Оно не просто питалось смертью. Оно оставляло свои следы. Свои семена. Оно заражало отчаянием, как вирусом, доводя до того самого последнего, отчаянного шага. А потом приходило и пожирало урожай.
И он, Марк, со своим проклятым даром, был для него не просто едой. Он был идеальным проводником. Идеальной мишенью.
Он шёл, не видя дороги, натыкаясь на прохожих. Его вело ощущение — та самая голодная пустота, которую он почувствовал за дверью. Она была здесь, на улице. Она следовала за ним. Или он нёс её в себе?
«Ты принёс мне угощение?»
Мысль прозвучала в голове настолько чужеродно, что Марк остановился как вкопанный. Это был не его голос. Это был скрип ржавых пружин, шепот высохших листьев. И в нём — та самая, знакомая по прикосновению к девушке, липкая, древняя услада.
«Старая мелодия, — проскрипел голос. — Но дирижёр сменился. Новый… гораздо интереснее».
Марк почувствовал, как его рука сама собой поднялась. Пальцы сжались в кулак, потом расслабились, вытянулись, будто пытаясь что-то нащупать в воздухе. Он с ужасом наблюдал за своей собственной рукой, как за чужим придатком.
«Давай, настройщик. Сыграем. Ты будешь моим камертоном».

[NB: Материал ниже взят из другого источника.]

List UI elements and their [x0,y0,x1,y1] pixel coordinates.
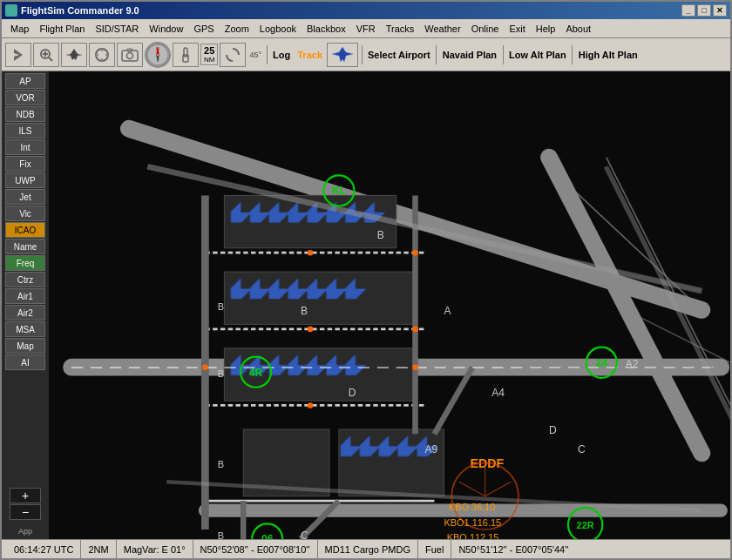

Боль ударила в виски. Острая, выворачивающая. Не его боль. Чужая. Сотни чужих болей, которые он за годы пропустил через себя, все те «эхо», что он пытался смыть, поднялись из глубин памяти одним едким потоком. Он увидел вспышки — чужие лица, искажённые страданием, последние вздохи, падение с высоты, хрип утопленника, хруст костей. Кадры из тысяч протоколов, которые он старательно вычёркивал из сознания, теперь проносились перед ним в чудовищном калейдоскопе.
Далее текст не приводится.